So what's wrong with this test? Pretty much everything. Let's go from the start of “then” part, mercifully skipping the oververbose set-up in the “given”.

1 * securityServiceMock.getCurrentlyLoggedUser() >> user

The first line verifies whether some security service was asked for a logged user, and returns the user. And it was asked EXACTLY one time. No more, no less.

Wait, what? How come we have a security service in here? The name of the test doesn't say anything about security or users, why do we check it?

Well, it's the first mistake. This part is not, what we want to verify. This is probably required by the controller, but it only means it should be in the “given”. And it should not verify that it's called “exactly once”. It's a stub for God's sake. The user is either logged in or not. There is no sense in making him “logged in, but you can ask only once”.

Then, there is the second line.

1 * commandNotificationServiceMock.notifyAccepters(_)

It verifies that some notification service is called exactly once. And it may be ok, the business logic may require that, but then... why is it not stated clearly in the name of the test? Ah, I know, the name would be too long. Well, that's also a suggestion. You need to make another test, something like “should notify about newly created outlet insert command”.

And then, it's the third line.

0 * _._

My favorite one. If the code is Han Solo, this line is Jabba the Hut. It wants Hans Solo frozen in solid concrete. Or dead. Or both.

This line, if you haven't deducted yet, is “You shall not make any other interactions with any mock, or stubs, or anything, Amen!”.

That's the most stupid thing I've seen in a while. Why would a sane programmer ever put it here? That's beyond my imagination.

No it isn't. Been there, done that. The reason why a programmer would use such a thing is to make sure, that he covered all the interactions. That he didn't forget about anything. Tests are good, what's wrong in having more good?

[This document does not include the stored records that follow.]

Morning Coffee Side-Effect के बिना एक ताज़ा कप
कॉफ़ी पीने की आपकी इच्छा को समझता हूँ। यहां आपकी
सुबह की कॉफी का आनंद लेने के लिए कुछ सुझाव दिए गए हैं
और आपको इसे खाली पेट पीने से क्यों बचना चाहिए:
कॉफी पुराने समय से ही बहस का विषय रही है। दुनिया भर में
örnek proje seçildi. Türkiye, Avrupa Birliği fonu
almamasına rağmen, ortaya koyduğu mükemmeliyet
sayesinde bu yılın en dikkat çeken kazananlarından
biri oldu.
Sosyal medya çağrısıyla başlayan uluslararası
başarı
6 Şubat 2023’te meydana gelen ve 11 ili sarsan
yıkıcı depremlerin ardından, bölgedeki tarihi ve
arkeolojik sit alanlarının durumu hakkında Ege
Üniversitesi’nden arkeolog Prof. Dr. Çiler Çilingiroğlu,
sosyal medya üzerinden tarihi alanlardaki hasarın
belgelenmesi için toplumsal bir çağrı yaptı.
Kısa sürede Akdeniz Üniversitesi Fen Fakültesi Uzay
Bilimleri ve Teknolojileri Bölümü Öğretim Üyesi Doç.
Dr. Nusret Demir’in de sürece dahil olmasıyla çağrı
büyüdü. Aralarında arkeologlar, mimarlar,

He forgot about sanity. That line is stupid, and it will have it's vengeance. It will bite you in the ass, some day. And while it may be small, because there are hundreds of lines like this, some day you gonna get bitten pretty well. You may as well not survive.

And then, another line.

Outlet.count() == 0

This verifies whether we don't have any outlets in the database. Do you know why? You don't. I do. I do, because I know the business logic of this domain. You don't because this tests sucks at informing you, what it should.

Then there is the part, that actually makes sense.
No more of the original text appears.